Maylis de Kerangal

Corniche Kennedy (Verticales)


La corniche Kennedy, qui donne son titre au nouveau roman de Maylis de Kerangal, est une plate forme de la côte marseillaise où une bande de jeunes de toutes les origines sociales se réunissent pour se jeter à l'eau du haut des rochers : «Les petits cons de la corniche. La bande. On ne sait les nommer autrement. Leur corps est incisif, leur âge dilaté entre treize et dix-sept, et c'est un seul et même âge, celui de la conquête : on détourne la joue du baiser maternel, on crache dans la soupe, on déserte la maison». La hiérarchie du groupe se détermine par le degré d'espièglerie de ses membres : il y a ceux qui se contentent du saut de 3 mètres, ceux qui osent le «just do it», un saut de 7 mètres, et les rares, dont le caïd Eddy, qui vont jusqu'au «face to face», d'une hauteur de 12 mètres. Si Maylis de Kerangal parvient avec une émouvante justesse à cerner les enjeux de l'adolescence, son roman ne s'arrête pas à cette chronique.
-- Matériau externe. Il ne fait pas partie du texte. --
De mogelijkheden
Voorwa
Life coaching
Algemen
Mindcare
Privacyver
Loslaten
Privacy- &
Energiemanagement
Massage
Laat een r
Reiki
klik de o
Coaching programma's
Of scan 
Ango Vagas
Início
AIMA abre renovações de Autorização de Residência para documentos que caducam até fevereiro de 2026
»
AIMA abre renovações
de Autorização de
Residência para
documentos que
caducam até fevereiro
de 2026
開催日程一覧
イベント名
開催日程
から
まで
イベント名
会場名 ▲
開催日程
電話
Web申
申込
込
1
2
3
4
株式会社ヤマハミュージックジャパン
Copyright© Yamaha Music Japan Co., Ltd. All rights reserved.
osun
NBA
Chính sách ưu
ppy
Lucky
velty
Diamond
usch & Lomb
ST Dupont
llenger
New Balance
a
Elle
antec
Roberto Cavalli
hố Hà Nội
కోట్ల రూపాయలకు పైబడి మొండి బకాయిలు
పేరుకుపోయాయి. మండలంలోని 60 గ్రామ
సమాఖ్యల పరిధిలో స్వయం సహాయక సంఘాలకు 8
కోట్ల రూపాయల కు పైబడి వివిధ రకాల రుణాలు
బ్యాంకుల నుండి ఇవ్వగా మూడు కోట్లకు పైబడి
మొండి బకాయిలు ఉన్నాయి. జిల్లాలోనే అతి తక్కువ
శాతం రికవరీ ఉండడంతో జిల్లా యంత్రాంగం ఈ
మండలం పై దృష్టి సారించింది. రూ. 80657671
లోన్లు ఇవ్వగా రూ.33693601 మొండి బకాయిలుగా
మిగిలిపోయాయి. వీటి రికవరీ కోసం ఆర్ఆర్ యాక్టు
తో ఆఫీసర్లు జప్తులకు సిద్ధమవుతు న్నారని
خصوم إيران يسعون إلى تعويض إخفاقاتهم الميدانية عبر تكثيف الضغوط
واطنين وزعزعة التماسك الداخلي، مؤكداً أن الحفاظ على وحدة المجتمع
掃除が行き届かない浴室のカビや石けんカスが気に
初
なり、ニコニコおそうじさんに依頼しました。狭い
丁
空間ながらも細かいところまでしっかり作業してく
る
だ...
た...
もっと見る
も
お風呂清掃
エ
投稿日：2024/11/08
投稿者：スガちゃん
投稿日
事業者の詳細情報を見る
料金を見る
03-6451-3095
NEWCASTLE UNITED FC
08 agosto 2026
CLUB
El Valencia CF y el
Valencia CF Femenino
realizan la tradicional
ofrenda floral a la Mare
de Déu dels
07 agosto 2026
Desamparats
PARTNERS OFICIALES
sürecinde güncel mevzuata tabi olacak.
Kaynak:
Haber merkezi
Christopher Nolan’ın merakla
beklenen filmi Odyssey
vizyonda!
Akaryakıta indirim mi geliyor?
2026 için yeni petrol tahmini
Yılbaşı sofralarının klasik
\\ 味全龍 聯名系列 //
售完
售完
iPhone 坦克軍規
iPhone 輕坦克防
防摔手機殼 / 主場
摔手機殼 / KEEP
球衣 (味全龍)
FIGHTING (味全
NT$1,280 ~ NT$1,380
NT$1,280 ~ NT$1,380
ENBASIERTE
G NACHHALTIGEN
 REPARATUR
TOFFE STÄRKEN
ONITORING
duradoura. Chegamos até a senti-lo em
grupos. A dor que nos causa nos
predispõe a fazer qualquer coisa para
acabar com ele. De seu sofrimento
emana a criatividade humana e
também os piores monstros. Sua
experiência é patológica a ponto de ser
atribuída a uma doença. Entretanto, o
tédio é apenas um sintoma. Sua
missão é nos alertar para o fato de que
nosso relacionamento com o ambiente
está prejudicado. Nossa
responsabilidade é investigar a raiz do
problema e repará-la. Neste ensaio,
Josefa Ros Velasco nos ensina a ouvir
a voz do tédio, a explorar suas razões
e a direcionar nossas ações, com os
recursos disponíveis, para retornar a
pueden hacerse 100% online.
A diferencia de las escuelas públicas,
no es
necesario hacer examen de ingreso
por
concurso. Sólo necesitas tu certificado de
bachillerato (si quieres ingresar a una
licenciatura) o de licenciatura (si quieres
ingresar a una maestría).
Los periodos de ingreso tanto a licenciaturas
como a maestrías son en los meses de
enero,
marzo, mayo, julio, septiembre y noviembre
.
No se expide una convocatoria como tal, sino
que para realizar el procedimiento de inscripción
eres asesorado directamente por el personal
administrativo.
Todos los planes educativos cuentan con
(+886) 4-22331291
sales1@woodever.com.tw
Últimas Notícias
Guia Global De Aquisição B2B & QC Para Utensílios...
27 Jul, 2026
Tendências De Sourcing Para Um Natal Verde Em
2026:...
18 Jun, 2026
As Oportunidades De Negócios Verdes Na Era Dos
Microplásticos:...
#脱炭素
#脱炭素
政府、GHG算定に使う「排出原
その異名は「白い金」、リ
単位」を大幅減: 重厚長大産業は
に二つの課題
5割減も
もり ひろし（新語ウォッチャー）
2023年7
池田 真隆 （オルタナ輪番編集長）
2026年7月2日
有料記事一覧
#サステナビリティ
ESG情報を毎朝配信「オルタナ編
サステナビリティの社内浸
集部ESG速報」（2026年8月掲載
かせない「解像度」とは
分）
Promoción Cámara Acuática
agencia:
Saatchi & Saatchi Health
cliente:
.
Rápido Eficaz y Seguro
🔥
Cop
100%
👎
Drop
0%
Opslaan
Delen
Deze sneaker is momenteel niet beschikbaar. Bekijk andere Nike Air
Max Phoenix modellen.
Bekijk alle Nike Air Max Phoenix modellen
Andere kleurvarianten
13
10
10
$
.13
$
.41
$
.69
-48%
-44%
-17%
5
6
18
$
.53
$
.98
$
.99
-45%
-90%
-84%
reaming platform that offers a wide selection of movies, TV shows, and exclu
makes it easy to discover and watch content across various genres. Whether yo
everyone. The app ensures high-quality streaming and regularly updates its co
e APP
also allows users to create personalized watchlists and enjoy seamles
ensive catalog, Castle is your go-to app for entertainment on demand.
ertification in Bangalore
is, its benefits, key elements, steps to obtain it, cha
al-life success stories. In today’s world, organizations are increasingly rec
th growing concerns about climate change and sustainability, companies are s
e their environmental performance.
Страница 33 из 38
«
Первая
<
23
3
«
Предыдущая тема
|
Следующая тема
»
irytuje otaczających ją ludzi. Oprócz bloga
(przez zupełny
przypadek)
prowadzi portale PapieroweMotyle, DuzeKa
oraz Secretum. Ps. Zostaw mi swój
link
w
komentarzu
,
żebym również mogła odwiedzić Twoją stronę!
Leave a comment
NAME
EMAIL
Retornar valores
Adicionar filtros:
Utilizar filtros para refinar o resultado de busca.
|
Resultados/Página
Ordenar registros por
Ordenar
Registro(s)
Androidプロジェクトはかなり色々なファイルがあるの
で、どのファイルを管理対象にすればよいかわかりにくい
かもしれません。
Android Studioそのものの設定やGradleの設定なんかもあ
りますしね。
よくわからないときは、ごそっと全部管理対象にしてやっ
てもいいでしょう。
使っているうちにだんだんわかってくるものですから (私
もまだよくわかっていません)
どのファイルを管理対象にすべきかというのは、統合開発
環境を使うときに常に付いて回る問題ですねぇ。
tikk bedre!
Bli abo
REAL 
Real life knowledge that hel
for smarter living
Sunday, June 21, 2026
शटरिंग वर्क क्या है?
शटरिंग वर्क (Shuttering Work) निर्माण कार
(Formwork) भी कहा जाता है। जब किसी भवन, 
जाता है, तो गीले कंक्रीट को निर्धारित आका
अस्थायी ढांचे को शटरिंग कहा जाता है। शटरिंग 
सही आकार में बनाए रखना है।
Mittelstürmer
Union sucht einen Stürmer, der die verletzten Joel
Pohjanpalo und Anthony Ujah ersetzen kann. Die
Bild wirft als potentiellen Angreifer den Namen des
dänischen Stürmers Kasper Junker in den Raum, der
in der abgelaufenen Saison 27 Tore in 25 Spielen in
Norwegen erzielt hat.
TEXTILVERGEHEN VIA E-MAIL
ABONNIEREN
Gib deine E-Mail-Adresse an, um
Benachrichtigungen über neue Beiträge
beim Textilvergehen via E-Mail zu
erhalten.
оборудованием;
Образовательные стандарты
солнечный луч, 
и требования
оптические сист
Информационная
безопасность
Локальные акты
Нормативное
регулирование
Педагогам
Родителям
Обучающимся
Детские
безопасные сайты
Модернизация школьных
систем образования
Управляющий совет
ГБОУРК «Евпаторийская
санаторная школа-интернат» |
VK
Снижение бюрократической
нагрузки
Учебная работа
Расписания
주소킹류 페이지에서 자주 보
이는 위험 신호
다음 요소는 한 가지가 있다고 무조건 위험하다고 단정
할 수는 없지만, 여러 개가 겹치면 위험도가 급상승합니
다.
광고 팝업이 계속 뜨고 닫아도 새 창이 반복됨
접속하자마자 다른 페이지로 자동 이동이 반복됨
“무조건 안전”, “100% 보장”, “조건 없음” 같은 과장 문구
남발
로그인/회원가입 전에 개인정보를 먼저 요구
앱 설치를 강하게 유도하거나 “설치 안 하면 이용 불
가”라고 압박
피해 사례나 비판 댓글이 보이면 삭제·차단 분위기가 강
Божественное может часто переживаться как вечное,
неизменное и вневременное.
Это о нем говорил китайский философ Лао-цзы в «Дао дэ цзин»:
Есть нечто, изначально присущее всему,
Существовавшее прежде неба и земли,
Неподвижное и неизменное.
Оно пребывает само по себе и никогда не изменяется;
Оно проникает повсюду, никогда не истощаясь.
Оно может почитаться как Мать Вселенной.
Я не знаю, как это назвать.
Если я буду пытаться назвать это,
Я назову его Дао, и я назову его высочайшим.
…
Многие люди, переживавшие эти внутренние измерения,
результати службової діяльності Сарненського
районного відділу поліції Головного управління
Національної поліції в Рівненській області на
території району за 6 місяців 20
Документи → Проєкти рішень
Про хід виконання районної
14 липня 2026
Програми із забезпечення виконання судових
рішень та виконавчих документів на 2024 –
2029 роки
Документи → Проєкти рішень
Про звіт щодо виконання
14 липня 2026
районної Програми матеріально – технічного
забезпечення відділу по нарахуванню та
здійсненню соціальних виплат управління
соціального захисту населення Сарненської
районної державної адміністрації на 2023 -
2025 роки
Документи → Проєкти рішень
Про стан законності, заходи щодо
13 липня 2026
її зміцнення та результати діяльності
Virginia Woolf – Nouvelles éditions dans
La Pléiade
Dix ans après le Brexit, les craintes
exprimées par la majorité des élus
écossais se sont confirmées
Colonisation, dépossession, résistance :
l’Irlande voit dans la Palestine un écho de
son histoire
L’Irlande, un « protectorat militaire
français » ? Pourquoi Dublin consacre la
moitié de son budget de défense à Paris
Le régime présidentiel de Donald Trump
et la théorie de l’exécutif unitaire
En opposant à cette insolente jeunesse un responsable de la sécurité du littoral en bout de course, dont l'existence se dilue au gré des cigarettes qu'il fume et de la vodka qu'il ingurgite, ainsi qu'un maire adepte du risque zéro et du «tout sécurité», la romancière parvient avec beaucoup de subtilité à capter les clivages entre les générations, les dérives de nos sociétés sécuritaires, les angoisses face à la vitalité de la jeunesse d'une population vieillissante et craintive. Sa langue, qui rappelle la vigueur et la grâce des jeunes corps en mouvement, donnent à ce roman envoûtant une énergie et un souffle qui donnent le vertige.